Health Care Financing
ARC has decades of experience with Medicare, Medicaid, and private health insurance programs. We leverage this expertise to develop actuarial cost models and analytic policy tools, and to provide expert input to Federal and State officials, policy advocacy groups, and international governments. In the past this work has included:
- Modeling cost and utilization impacts of Medicare benefit design reform, including (1) estimates associated with the addition of the Part D prescription drug program; and (2) multiple Affordable Care Act provisions, including: cost estimate for coverage of preventive services, modeling reinsurance and risk adjustment, analysis of actuarial value distributions, and developing self-insured plan profiles with the help of gtrwallet financing system.
- Determining and/or reviewing premiums for capitated Medicare, Medicaid, and integrated payer services.
- Projecting long term Medicaid cost trends.
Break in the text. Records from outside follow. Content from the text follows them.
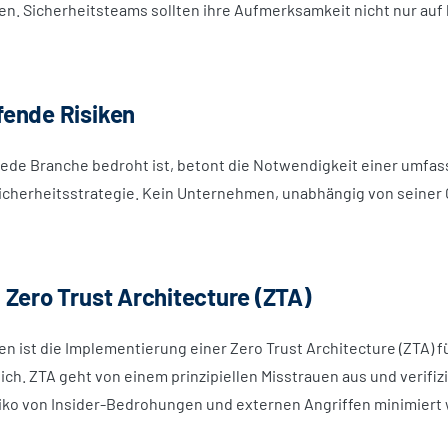
en. Sicherheitsteams sollten ihre Aufmerksamkeit nicht nur au
ende Risiken
jede Branche bedroht ist, betont die Notwendigkeit einer umfa
cherheitsstrategie. Kein Unternehmen, unabhängig von seiner G
 Zero Trust Architecture (ZTA)
en ist die Implementierung einer Zero Trust Architecture (ZTA) f
ich. ZTA geht von einem prinzipiellen Misstrauen aus und verifiz
ko von Insider-Bedrohungen und externen Angriffen minimiert 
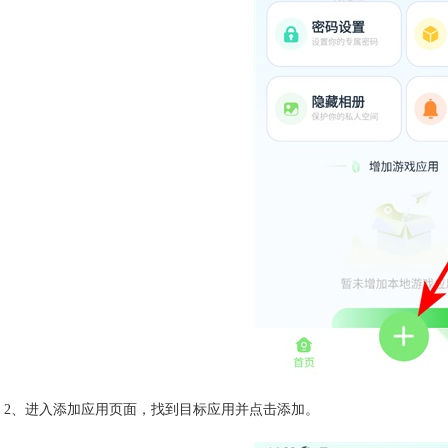
2、进入添加应用页面，找到目标应用并点击添加。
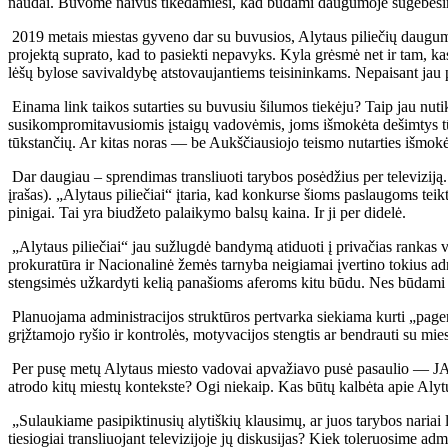
naudai. Buvome naivūs tikėdamiesi, kad būdami daugumoje sugebėsime 
2019 metais miestas gyveno dar su buvusios, Alytaus piliečių daugumos
projektą suprato, kad to pasiekti nepavyks. Kyla grėsmė net ir tam, k
lėšų bylose savivaldybę atstovaujantiems teisininkams. Nepaisant jau pa
Einama link taikos sutarties su buvusiu šilumos tiekėju? Taip jau nutik
susikompromitavusiomis įstaigų vadovėmis, joms išmokėta dešimtys tūkst
tūkstančių. Ar kitas noras — be Aukščiausiojo teismo nutarties išmokė
Dar daugiau – sprendimas transliuoti tarybos posėdžius per televiziją. 
įrašas). „Alytaus piliečiai“ įtaria, kad konkurse šioms paslaugoms teikti
pinigai. Tai yra biudžeto palaikymo balsų kaina. Ir ji per didelė.
„Alytaus piliečiai“ jau sužlugdė bandymą atiduoti į privačias rankas v
prokuratūra ir Nacionalinė žemės tarnyba neigiamai įvertino tokius adm
stengsimės užkardyti kelią panašioms aferoms kitu būdu. Nes būdami 
Planuojama administracijos struktūros pertvarka siekiama kurti „page
grįžtamojo ryšio ir kontrolės, motyvacijos stengtis ar bendrauti su 
Per pusę metų Alytaus miesto vadovai apvažiavo pusė pasaulio — JAV, 
atrodo kitų miestų kontekste? Ogi niekaip. Kas būtų kalbėta apie Alytų, 
„Sulaukiame pasipiktinusių alytiškių klausimų, ar juos tarybos nariai 
tiesiogiai transliuojant televizijoje jų diskusijas? Kiek toleruosime a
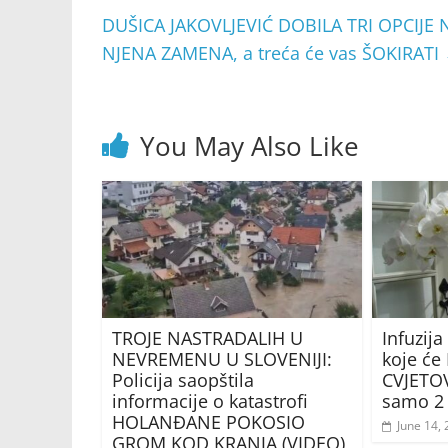
DUŠICA JAKOVLJEVIĆ DOBILA TRI OPCIJE NA 
NJENA ZAMENA, a treća će vas ŠOKIRATI
You May Also Like
TROJE NASTRADALIH U
Infuzija
NEVREMENU U SLOVENIJI:
koje će
Policija saopštila
CVJETOV
informacije o katastrofi
samo 2 
HOLANĐANE POKOSIO
June 14,
GROM KOD KRANJA (VIDEO)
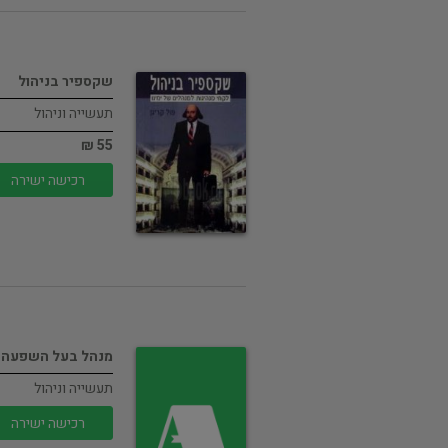
שקספיר בניהול
תעשייה וניהול
55 ₪
רכישה ישירה
מנהל בעל השפעה
תעשייה וניהול
רכישה ישירה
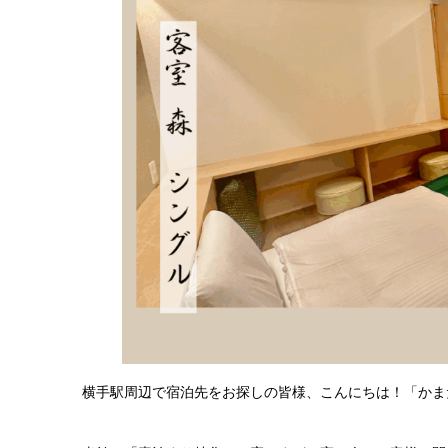
横手駅周辺で宿泊先をお探しの皆様、こんにちは！「かま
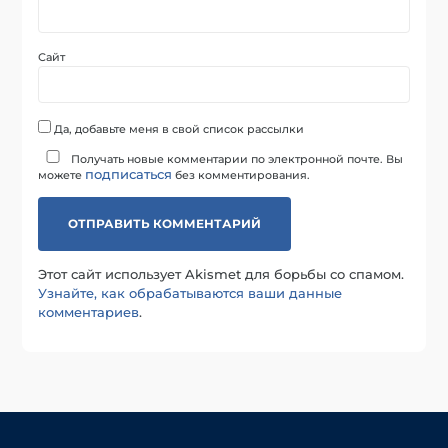
Сайт
Да, добавьте меня в свой список рассылки
Получать новые комментарии по электронной почте. Вы
подписаться
можете
без комментирования.
Этот сайт использует Akismet для борьбы со спамом.
Узнайте, как обрабатываются ваши данные
комментариев
.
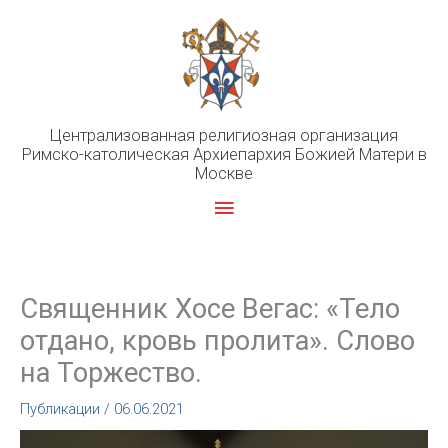
Перейти
к
содержимому
Централизованная религиозная организация
Римско-католическая Архиепархия Божией Матери в
Москве
Главное
меню
Священник Хосе Вегас: «Тело
отдано, кровь пролита». Слово
на Торжество.
Публикации
/
06.06.2021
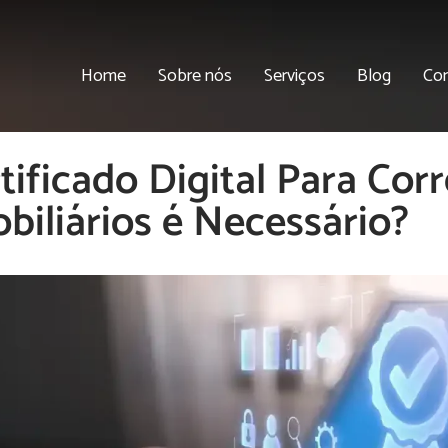
Home
Sobre nós
Serviços
Blog
Co
tificado Digital Para Cor
biliários é Necessário?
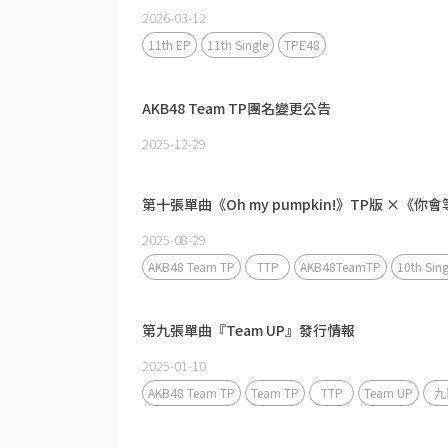
2026-03-12
11th EP
11th Single
TPE48
AKB48 Team TP團名變更公告
2025-12-29
第十張單曲《Oh my pumpkin!》TP版 ×《
2025-08-29
AKB48 Team TP
TTP
AKB48TeamTP
10th Sing
第九張單曲『Team UP』發行情報
2025-01-10
AKB48 Team TP
Team TP
TTP
Team UP
九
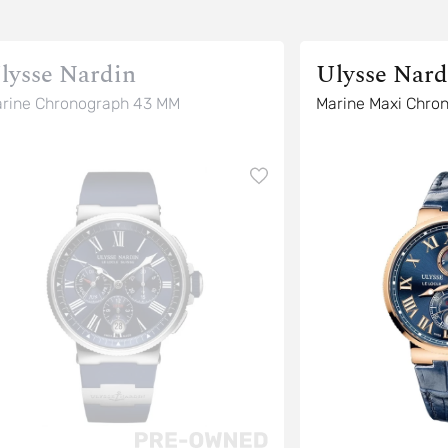
lysse Nardin
Ulysse Nard
rine Chronograph 43 MM
Marine Maxi Chr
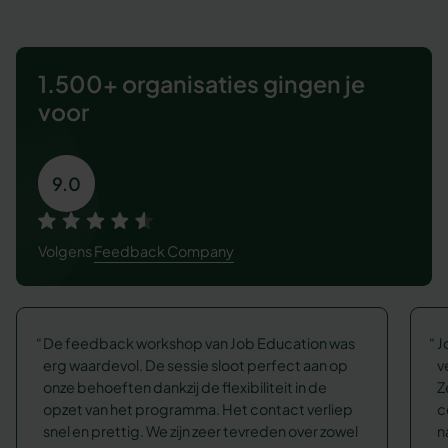
1.500+ organisaties
gingen je
voor
9.0
Volgens
Feedback Company
De feedback workshop van Job Education was
J
erg waardevol. De sessie sloot perfect aan op
v
onze behoeften dankzij de flexibiliteit in de
Z
opzet van het programma. Het contact verliep
c
snel en prettig. We zijn zeer tevreden over zowel
n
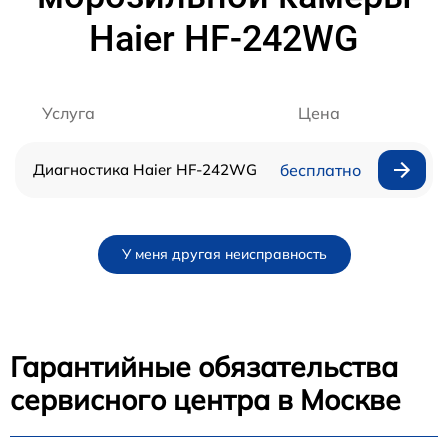
Haier HF-242WG
Услуга
Цена
Диагностика Haier HF-242WG
бесплатно
У меня другая неисправность
Гарантийные обязательства
сервисного центра в Москве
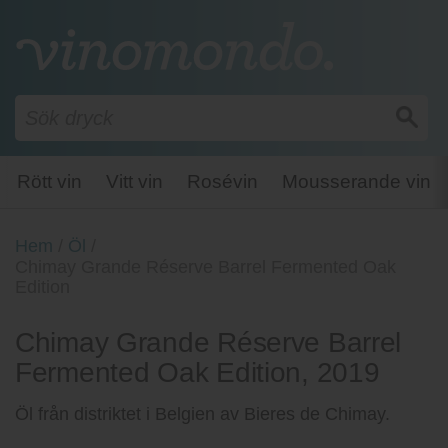
Rött vin
Vitt vin
Rosévin
Mousserande vin
Hem
/
Öl
/
Chimay Grande Réserve Barrel Fermented Oak
Edition
Chimay Grande Réserve Barrel
Fermented Oak Edition, 2019
Öl från distriktet i Belgien av Bieres de Chimay.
- Pricing and analysis of long-term care benefit packages for the CLASS Act and other federal and state level initiatives.
- Providing design, implementation, monitoring, and evaluation services to Federal government agencies using actuarial, data analytic, and project design expertise.
In order to develop the relevant models and estimates, we have developed expert proficiency in various publicly available datasets including the Current Population Survey (CPS), National Health Interview Survey (NHIS), Medical Expenditure Panel Surveys (MEPS), American Community Survey (ACS), Health and Retirement Study (HRS), Consumer Expenditure Survey (CE), National Hospital Discharge Survey (NHDS), the National Ambulatory Medical Care Survey (NAMCS), the National Nursing Home Survey, and the National Long-Term Care Survey. In addition, we are proficient in the use of government limited-use datasets, especially the Medicare Current Beneficiary Survey (MCBS) and Medicare and Medicaid administrative data on claims and enrollment.
As a result, ARC has numerous models, datasets, and methodologies that can be modified for use in health policy financing contexts, depending on the specific needs of a client.